**RECORDED DATA:**
+ + + + +
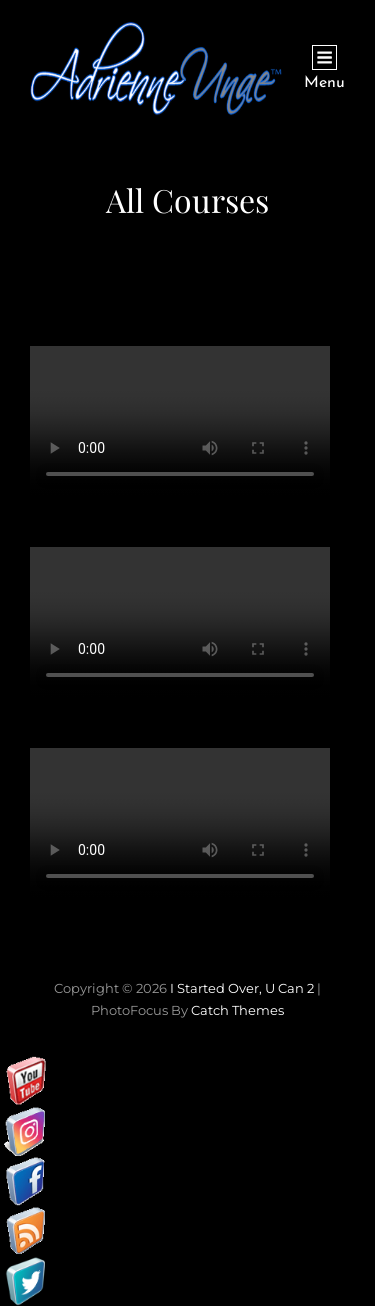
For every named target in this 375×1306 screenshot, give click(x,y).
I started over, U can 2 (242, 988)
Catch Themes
+ + + + +
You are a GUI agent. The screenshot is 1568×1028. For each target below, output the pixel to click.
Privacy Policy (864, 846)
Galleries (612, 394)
+ + + + +
**WHAT TO DO:** The answer is the lines above between the line holding "For every named" and the line holding "Catch Themes", inclusive, each written out exactly, and no others.

**EXERCISE SOLUTION:**
For every named target in this 375×1306 screenshot, give click(x,y).
I started over, U can 2 (242, 988)
Catch Themes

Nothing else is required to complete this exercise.